Universal opposition to unfair fees rule;TES Survey;FE Focus

27th March 1998 at 00:00
Most people resent the unemployed getting free courses while the low-paid are forced to pay full fees, research carried out exclusively for The TES has revealed.

There is a consensus in favour of radical action from the Government to bring about fairer college fees for all.

What is currently simmering resentment may boil over if ministers fail to find a remedy as the Welfare to Work initiatives start.

A means-tested sliding scale of fees with options on monthly payments was suggested by members of the public who took part in eight focus groups canvassed by Lancaster University school of independent studies.

The findings, nevertheless, offer a considerable fillip to the Education and Employment Secretary, David Blunkett, as they broadly back his policies on more collaboration and partnerships post-16. But if the Government is to retain support, it must guarantee reform of grants for students in FE, at least as far-reaching as those proposed by the Education Secretary's advisory group on student support.

The group, headed by Graham Lane, education chairman of the Local Government Association, will press next week for a pound;1 billion fund created through a switch of cash from child benefit payments to education (details on page 7).

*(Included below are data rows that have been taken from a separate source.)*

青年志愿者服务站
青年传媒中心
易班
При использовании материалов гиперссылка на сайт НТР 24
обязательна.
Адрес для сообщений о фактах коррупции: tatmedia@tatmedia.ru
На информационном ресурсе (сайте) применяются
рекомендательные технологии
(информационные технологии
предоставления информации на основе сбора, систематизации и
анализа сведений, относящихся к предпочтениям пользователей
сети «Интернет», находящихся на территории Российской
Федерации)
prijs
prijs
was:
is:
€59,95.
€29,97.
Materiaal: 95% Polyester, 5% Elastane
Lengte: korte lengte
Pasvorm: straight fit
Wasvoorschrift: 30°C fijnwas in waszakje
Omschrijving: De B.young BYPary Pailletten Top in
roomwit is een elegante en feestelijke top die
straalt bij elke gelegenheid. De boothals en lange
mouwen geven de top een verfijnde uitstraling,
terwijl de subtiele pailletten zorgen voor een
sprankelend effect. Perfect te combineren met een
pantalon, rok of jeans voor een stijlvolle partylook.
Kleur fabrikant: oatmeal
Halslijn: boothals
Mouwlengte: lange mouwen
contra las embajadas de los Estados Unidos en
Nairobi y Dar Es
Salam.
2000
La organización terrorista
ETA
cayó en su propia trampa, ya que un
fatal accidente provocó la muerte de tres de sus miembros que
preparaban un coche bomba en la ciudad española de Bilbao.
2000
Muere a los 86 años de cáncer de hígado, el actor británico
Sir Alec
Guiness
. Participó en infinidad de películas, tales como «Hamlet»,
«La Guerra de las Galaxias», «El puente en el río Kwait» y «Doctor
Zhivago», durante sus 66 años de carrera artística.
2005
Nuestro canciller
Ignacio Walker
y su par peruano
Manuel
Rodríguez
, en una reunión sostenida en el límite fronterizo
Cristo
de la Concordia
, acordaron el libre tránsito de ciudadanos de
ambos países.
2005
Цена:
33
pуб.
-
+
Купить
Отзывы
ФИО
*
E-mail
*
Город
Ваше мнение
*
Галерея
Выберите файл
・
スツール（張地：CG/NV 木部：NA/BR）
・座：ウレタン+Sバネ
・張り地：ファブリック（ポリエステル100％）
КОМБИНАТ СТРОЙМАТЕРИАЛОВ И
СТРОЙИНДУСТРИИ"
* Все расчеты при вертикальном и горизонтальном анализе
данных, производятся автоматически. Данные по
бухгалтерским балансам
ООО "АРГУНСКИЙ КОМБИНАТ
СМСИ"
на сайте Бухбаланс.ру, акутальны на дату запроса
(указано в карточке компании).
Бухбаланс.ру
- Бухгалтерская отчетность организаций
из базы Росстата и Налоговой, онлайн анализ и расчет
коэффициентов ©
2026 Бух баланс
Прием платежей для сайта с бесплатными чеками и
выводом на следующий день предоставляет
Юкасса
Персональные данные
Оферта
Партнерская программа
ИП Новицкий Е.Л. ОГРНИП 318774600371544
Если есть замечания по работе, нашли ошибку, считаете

The TES\Lancaster University focus groups - set up to gauge public opinion of further education five years after incorporation - revealed almost unanimous support for provision of grants to be extended to cover all students regardless of age.

Eight groups of six were selected as representative of people throughout the UK. Focus groups have now become the main engine for political parties and research think tanks to road-test policies.

The resentment over the plight of low-paid students was summed up by a 25-year-old waitress in Lancashire. It was not just a problem of finding pound;80-100 for the course, she said. "Then you've got to sort out everything else. . .buying things to help you with the course and childcare."

A 30-year-old man seeking a return to college said: "On low income, you have to pay the full cost of the course, no matter what you do and regardless of income."

Childcare was the next biggest obstacle after fees for people seeking a return to learn, the research showed. In many cases the two were inextricably linked.

The survey gave clear confirmation of the success colleges have had in raising their profile with the public.

John Brennan, director of policy for the Association of Colleges, said the results echoed his organisation's findings. "This is something we can appreciate. It is good that the colleges are very widely-known and that people know about the enormous range of things they do.

"I think that we are sometimes schizophrenic about this. On the one hand we feel neglected and misunderstood but on the other hand local people do know their local college, know people who have been there, know what the college does."

Mr Brennan said that the AOC was aware of the barriers to greater take-up of further education that the focus groups had identified. He added: "An issue of concern is that of the lower paid being worse off than those on benefit. This is an expression of the poverty trap and something we are very conscious of. Simply setting a threshold does not address the needs of those just above the threshold."